IN THE MATTER OF THE GUARDIANSHIP

AND CONSERVATORSHIP OF JOHN F. J. II,

an adult incapacitated person,

CHRISTOPHER A.J.,

Petitioner/Conservator/ Guardian-Appellant,

and

MARK HORTON,

Counsel for John F. J. II.

APPEAL FROM THE DISTRICT COURT OF EDDY COUNTY
David E. Finger, District Court Judge

Martin, Dugan & Martin

Lane T. Martin

Carlsbad, NM

for Appellant

Horton Law Firm, LLC

Mark R. Horton

Carlsbad, NM

Counsel for John F. J. II.

MEMORANDUM OPINION

HANISEE, Judge.

{1}       Petitioner, a duly appointed guardian and conservator for John F. J. II (the protected person), appealed following the entry of an order concerning the payment of attorney fees to former counsel for the protected person. We previously issued a notice of proposed summary disposition in which we proposed to reverse and remand. Former counsel has filed a memorandum in opposition. After due consideration, we remain unpersuaded. We therefore reverse and remand for further proceedings.

{2}       We have reviewed the record with care, and are fully apprised of the procedural history. To briefly summarize, the underlying proceedings were contested in a manner that resulted in delay and expense. Once the incapacity of the protected person became inescapably apparent, Petitioner was appointed permanent guardian and conservator of the protected person’s estate. Former counsel, who had been independently retained by the protected person, sought substantial attorney fees. Petitioner attempted to challenge the reasonableness and propriety of those claimed fees. The district court perceived Petitioner’s request for review as an untimely motion for reconsideration pursuant to Rule 1-059 NMRA, and ordered Petitioner to pay former counsel’s requested fees in full. The instant appeal followed.

{3}       As we observed in the notice of proposed summary disposition, [CN 2-3] the sequence of events at issue in this case does not lend itself to the application of Rule 1-059. To reiterate, the district court’s characterization of the order of May 26, 2023, as a final disposition was not inappropriate. See Clinesmith v. Temmerman, 2013-NMCA-024, ¶ 38, 298 P.3d 458 (indicating that a similar order resolving all pending motions and appointing a permanent guardian and conservator constituted a final order). And generally speaking, the district courts do lose jurisdiction thirty days after final orders have been entered. Kelly Inn No. 102, Inc. v. Kapnison, 1992-NMSC-005, ¶ 40, 113 N.M. 231, 824 P.2d 1033. However, district courts do not lose jurisdiction to conduct further proceedings to carry judgments into effect or otherwise to dispose of collateral matters. Id. ¶¶ 41-42. “Determining the amount of an attorney[] fee award is one such matter.” Id. ¶ 42.

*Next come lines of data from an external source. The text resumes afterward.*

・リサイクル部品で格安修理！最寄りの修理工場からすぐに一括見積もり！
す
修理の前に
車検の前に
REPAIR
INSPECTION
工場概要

{4}       The record makes clear that the order of May 26, 2023, was not fully dispositive of the attorney fee award. Although the order indicated that former counsel was entitled to payment, it did not specify the amount; rather, it provided that former counsel was to submit invoices to Petitioner, who was further authorized to file an objection with the court. [RP 477] After former counsel filed an affidavit with (redacted) invoices, Petitioner made clear that he objected, and he sought meaningful review of the reasonableness of former counsel’s fee request. [RP 498-501]  Under the circumstances, Rule 1-059 cannot be said to have barred Petitioner’s request for review of the requested attorney fees. See, e.g., Trujillo v. Hilton of Santa Fe, 1993-NMCA-005, ¶ 12, 115 N.M. 398, 851 P.2d 1065 (indicating that a post-judgment motion concerning attorney fees did not fall under the auspices of Rule 1-059), rev’d on other grounds, 1993-NMSC-017, 115 N.M. 397, 851 P.2d 1064. Accordingly, the district court erred to the extent that it perceived Petitioner’s challenge to be untimely. 

{5}       With respect to the district court’s handling of the dispute relative to the attorney fees sought and ultimately awarded, we note that although court-appointed professionals such as attorneys appearing in contested guardianship/conservatorship proceedings are entitled to reasonable compensation from the estates of protected persons, see NMSA 1978, § 45-5-105 (1993) (“If not otherwise compensated for services rendered, any . . . attorney . . . appointed in a guardianship proceeding is entitled to reasonable compensation from the estate of the incapacitated person.”), former counsel was not court-appointed; accordingly, Section 45-5-105 is inapplicable.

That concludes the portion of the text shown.